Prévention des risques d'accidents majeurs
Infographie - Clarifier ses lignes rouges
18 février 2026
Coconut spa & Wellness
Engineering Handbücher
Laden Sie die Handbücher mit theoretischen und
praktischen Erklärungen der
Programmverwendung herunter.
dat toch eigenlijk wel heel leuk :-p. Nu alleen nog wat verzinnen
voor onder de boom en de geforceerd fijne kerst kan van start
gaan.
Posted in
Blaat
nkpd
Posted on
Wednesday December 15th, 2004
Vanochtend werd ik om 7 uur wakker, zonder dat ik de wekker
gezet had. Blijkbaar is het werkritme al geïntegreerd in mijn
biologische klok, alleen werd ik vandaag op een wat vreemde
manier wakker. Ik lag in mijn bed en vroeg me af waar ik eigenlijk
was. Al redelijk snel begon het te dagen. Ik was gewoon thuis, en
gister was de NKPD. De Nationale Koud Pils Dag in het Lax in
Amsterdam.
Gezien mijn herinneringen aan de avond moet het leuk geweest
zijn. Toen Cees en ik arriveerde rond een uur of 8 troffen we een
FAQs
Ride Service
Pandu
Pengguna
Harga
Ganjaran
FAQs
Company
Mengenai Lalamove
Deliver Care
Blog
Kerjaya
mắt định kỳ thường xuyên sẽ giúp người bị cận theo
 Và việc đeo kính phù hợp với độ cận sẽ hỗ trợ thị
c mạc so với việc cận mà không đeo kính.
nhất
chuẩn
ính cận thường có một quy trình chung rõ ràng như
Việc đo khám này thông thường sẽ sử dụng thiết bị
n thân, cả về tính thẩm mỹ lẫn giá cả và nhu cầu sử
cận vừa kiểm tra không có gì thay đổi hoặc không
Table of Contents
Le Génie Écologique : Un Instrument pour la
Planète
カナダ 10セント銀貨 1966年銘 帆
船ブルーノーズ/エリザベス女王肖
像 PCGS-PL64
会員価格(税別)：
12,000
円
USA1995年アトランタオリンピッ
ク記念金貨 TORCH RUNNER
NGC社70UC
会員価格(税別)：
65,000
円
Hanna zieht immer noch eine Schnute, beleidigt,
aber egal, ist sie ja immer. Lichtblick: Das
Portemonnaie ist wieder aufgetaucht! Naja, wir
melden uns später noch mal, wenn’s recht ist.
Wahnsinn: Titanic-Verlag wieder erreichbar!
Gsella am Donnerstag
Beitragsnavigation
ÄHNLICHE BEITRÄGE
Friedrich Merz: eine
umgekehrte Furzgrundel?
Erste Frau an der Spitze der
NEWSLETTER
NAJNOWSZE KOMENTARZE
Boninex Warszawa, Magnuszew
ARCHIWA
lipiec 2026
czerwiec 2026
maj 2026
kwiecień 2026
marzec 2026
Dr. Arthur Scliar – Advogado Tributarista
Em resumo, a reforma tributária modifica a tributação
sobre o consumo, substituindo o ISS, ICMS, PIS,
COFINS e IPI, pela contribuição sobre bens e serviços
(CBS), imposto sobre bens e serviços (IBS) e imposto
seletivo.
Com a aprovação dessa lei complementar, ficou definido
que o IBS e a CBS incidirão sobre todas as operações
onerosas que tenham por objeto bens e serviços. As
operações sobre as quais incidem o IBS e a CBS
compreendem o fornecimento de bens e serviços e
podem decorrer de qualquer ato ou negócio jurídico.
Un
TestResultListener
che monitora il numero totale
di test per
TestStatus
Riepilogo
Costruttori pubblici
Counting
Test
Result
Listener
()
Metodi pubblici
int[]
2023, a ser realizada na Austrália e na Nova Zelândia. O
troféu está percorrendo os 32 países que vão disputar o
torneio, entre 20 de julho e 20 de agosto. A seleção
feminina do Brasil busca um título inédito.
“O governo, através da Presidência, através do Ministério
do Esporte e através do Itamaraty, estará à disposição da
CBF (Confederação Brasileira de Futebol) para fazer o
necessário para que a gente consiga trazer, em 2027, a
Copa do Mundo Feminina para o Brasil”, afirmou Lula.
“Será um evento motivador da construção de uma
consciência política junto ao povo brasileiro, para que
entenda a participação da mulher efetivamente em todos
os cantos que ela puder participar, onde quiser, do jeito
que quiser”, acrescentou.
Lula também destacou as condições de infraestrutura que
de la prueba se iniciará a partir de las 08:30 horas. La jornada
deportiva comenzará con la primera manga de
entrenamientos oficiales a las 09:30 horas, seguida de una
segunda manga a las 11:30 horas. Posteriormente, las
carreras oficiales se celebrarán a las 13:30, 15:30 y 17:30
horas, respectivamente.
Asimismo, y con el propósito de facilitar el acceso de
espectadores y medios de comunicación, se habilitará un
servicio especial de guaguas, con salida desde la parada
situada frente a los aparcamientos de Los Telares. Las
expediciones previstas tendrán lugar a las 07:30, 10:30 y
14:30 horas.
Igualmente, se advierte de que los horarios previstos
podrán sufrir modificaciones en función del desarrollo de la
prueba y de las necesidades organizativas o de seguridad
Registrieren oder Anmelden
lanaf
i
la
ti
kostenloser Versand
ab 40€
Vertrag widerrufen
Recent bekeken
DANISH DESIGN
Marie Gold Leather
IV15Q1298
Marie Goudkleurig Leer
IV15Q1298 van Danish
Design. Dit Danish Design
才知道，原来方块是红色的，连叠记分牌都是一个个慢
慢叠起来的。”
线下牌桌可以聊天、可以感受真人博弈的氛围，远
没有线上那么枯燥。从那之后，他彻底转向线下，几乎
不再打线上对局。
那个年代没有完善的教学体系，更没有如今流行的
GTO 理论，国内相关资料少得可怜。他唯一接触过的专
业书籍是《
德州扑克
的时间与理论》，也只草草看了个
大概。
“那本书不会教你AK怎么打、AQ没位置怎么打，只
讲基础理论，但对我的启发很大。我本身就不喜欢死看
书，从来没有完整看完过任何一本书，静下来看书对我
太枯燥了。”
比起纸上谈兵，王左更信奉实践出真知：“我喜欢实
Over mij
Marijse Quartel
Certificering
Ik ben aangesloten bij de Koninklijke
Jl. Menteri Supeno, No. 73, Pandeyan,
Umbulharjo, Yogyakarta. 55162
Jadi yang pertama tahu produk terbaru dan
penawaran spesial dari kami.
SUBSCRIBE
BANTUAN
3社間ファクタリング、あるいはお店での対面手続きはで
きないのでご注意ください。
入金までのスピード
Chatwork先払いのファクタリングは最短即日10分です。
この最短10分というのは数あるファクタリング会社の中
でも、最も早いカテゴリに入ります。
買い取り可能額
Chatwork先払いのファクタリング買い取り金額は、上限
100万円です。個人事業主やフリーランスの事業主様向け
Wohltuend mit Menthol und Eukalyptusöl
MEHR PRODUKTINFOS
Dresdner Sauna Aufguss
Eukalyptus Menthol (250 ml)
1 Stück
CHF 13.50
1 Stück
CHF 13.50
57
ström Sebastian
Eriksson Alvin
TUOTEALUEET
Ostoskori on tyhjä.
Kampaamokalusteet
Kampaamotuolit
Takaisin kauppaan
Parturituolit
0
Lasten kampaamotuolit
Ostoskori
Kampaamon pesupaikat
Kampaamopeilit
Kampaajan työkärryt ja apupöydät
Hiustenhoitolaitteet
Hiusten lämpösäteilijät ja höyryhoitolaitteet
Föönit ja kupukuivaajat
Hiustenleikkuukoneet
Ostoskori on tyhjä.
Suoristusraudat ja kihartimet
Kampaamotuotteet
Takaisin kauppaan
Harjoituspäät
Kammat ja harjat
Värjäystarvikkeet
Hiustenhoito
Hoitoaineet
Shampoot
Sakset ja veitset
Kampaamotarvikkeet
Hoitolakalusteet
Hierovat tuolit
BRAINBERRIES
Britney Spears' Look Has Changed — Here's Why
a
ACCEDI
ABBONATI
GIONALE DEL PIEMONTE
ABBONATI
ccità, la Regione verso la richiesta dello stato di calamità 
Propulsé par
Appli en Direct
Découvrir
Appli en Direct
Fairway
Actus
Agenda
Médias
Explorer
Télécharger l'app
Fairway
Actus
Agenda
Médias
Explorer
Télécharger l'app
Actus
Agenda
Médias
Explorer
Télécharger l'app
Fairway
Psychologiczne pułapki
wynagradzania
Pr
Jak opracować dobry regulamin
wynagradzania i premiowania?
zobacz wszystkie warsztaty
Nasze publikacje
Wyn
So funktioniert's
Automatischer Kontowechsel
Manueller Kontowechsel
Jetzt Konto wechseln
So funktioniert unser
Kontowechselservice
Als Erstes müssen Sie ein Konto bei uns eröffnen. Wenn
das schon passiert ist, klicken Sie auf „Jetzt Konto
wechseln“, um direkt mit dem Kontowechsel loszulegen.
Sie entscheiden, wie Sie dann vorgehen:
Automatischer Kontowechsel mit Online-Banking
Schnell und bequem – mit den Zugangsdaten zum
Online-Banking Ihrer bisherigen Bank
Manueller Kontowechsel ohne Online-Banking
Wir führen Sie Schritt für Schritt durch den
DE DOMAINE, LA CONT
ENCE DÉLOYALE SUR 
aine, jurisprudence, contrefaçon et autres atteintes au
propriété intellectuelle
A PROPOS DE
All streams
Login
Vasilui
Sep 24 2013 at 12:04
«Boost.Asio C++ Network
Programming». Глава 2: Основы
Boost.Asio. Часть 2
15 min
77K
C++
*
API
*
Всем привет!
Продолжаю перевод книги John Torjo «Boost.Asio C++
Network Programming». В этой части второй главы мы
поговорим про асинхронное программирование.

===

Description of the task: Output the listing above word for word, from the opening line through the line that contains "dat toch eigenlijk", and leave out everything after it.

Solution below:
Prévention des risques d'accidents majeurs
Infographie - Clarifier ses lignes rouges
18 février 2026
Coconut spa & Wellness
Engineering Handbücher
Laden Sie die Handbücher mit theoretischen und
praktischen Erklärungen der
Programmverwendung herunter.
dat toch eigenlijk wel heel leuk :-p. Nu alleen nog wat verzinnen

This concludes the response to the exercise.